Appendix 3. Statistical framework used to determine the relative importance of temporal processes, large-scale climatic drivers, and local weather on the 100 year ice record for Lakes Mendota and Monona.

Appendix 4. Specifics of the Moran Eigenvector Maps (MEM) analysis used in the study.

Details of the MEM analyses follow. First, a linear regression is performed on the response variable over time. If the linear regression is significant, the response variable is detrended to remove the linear trend in the response data. A linear trend is an indication of temporal structure acting at a longer interval than the extent of observations. A trend can obscure other structure in the dataset that could be more optimally modelled by MEM variables. The residuals of the linear regression are retained for subsequent analyses. Second, MEM eigenfunctions are constructed by computing the Euclidean distance among the sampling times, which here were years. A Principal Coordinates Analysis (PCoA) is conducted on the modified Euclidean distance matrix and generates eigenfunctions representing the temporal structure in the dataset. The MEM variables are a series of sine waves with decreasing periods. A forward selection procedure with 1000 permutations was used because the number of MEM variables produced was large (Blanchet et al. 2008). Only predictor variables with p< 0.05 were retained in the model (Blanchet et al. 2008). These significant MEM variables are used as predictor variables representing temporal structure in the response data. Finally, a linear analysis (such as redundancy analysis if the response data are multivariate and multiple linear regression if response data are univariate) is performed on the response data (ice breakup dates) with a set of predictor variables (local daily weather, local winter weather, indices of sunspot numbers and large-scale climatic drivers, and cyclic temporal dynamics as modelled by MEM variables); see Figure 1 (this study); Borcard and Legendre 2002; and Borcard et al. 2004 for details).
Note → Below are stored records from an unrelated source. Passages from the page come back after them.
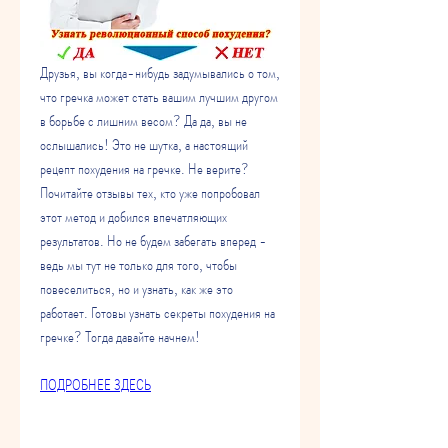
Друзья, вы когда-нибудь задумывались о том, 
что гречка может стать вашим лучшим другом 
в борьбе с лишним весом? Да да, вы не 
ослышались! Это не шутка, а настоящий 
рецепт похудения на гречке. Не верите? 
Почитайте отзывы тех, кто уже попробовал 
этот метод и добился впечатляющих 
результатов. Но не будем забегать вперед - 
ведь мы тут не только для того, чтобы 
повеселиться, но и узнать, как же это 
работает. Готовы узнать секреты похудения на 
гречке? Тогда давайте начнем!
ПОДРОБНЕЕ ЗДЕСЬ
Appendix 5. Autocorrelation function (ACF) plots of ice breakup dates for Lakes a) Mendota and b) Monona between 1905-2004.
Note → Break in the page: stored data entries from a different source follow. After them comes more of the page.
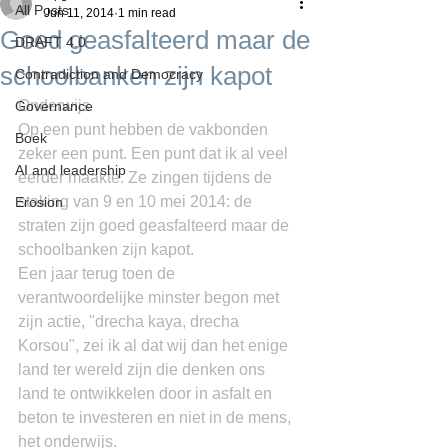
All Posts
Jun 11, 2014
1 min read
Goed geasfalteerd maar de
DRAFT 4.0
schoolbanken zijn kapot
Contradiction and Democracy
Onderwijs
Governance
Op een punt hebben de vakbonden 
Boek
zeker een punt. Een punt dat ik al veel 
AI and leadership
eerder maakte. Ze zingen tijdens de 
staking van 9 en 10 mei 2014: de 
Erosion
straten zijn goed geasfalteerd maar de 
schoolbanken zijn kapot.
Een jaar terug toen de 
verantwoordelijke minster begon met 
zijn actie, "drecha kaya, drecha 
Korsou", zei ik al dat wij dan het enige 
land ter wereld zijn die denken ons 
land te ontwikkelen door in asfalt en 
beton te investeren en niet in de mens, 
het onderwijs.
Appendix 6. Partial autocorrelation function (PACF) plots of ice breakup dates for Lakes a) Mendota and b) Monona between 1905-2004.
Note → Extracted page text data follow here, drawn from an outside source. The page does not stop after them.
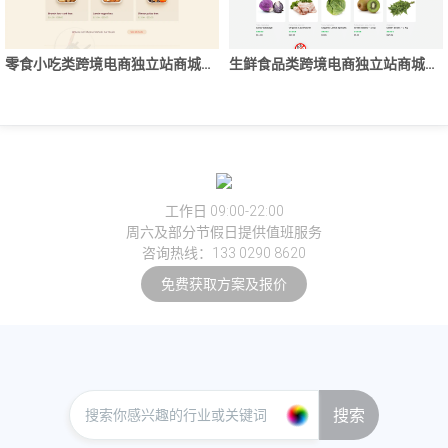
零食小吃类跨境电商独立站商城网站建设制作
生鲜食品类跨境电商独立站商城网站建设制作
工作日 09:00-22:00
周六及部分节假日提供值班服务
咨询热线：133 0290 8620
免费获取方案及报价
搜索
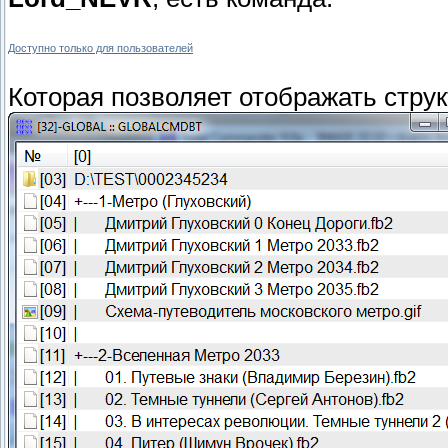
Доступно только для пользователей
Которая позволяет отображать струк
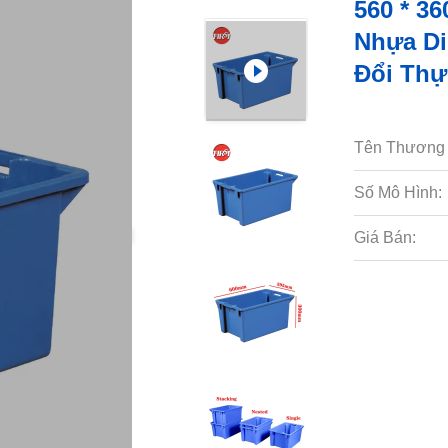
560 * 3
Nhựa Di
Đổi Th
Tên Thương 
Số Mô Hình:
Giá Bán:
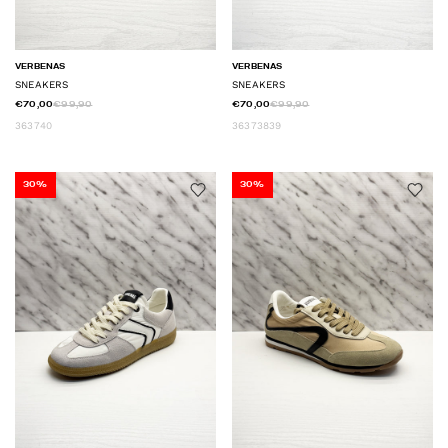
VERBENAS
VERBENAS
SNEAKERS
SNEAKERS
€70,00
€99,90
€70,00
€99,90
36
37
40
36
37
38
39
30%
30%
Appendix 7. Unique and shared contributions of local daily weather (Daily), local winter weather (Winter) and temporal oscillatory cycles (Cycles) on ice breakup for a) Lake Mendota and b) Lake Monona. Adjusted percent variation (R2adj) is summarized. Unique contributions of variables explaining ice breakup date are the areas of the circles that do not overlap with any other circle. The shared contributions are within the overlapping areas of the circles. For example in Lake Mendota, 14% of variation in ice breakup date is explained uniquely by daily weather and 8% of variation in ice breakup date is explained uniquely by winter weather. The shared contribution of daily and winter weather is 2 % (as represented in the region that overlaps the daily and winter weather circles).